Task objective
Find every line of the data below that has "Virginia" in it. Reply with the number only.

(Dataset extract Opens)

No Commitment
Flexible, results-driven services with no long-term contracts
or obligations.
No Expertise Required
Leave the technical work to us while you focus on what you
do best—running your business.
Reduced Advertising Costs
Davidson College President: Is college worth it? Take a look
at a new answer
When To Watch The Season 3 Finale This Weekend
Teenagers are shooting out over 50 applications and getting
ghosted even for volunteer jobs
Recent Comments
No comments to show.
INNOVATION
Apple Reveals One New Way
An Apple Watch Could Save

(Dataset extract Closes)
(Dataset extract Opens)

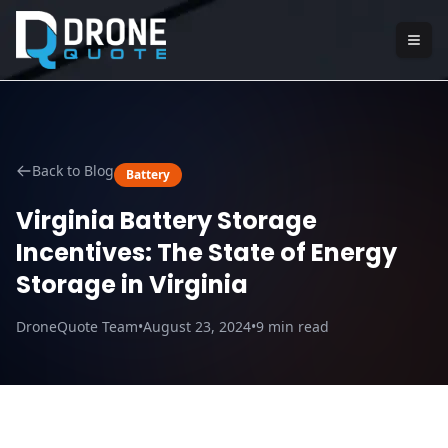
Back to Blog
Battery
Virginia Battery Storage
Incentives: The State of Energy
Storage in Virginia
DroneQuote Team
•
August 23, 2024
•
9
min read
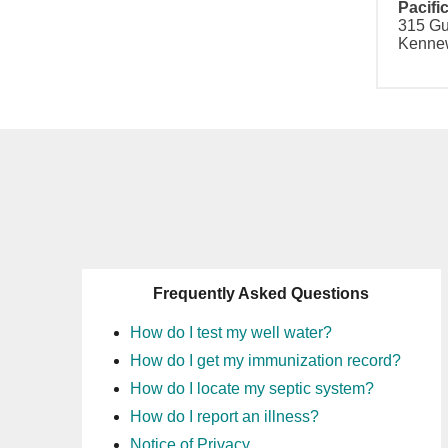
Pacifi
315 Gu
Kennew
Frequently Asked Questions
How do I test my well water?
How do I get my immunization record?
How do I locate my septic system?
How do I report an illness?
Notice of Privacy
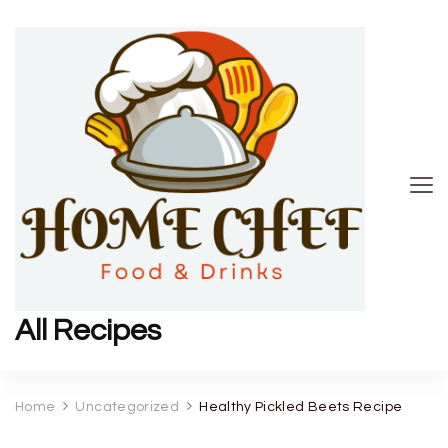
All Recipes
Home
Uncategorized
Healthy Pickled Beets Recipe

(Dataset extract Closes)

Solved exercise
2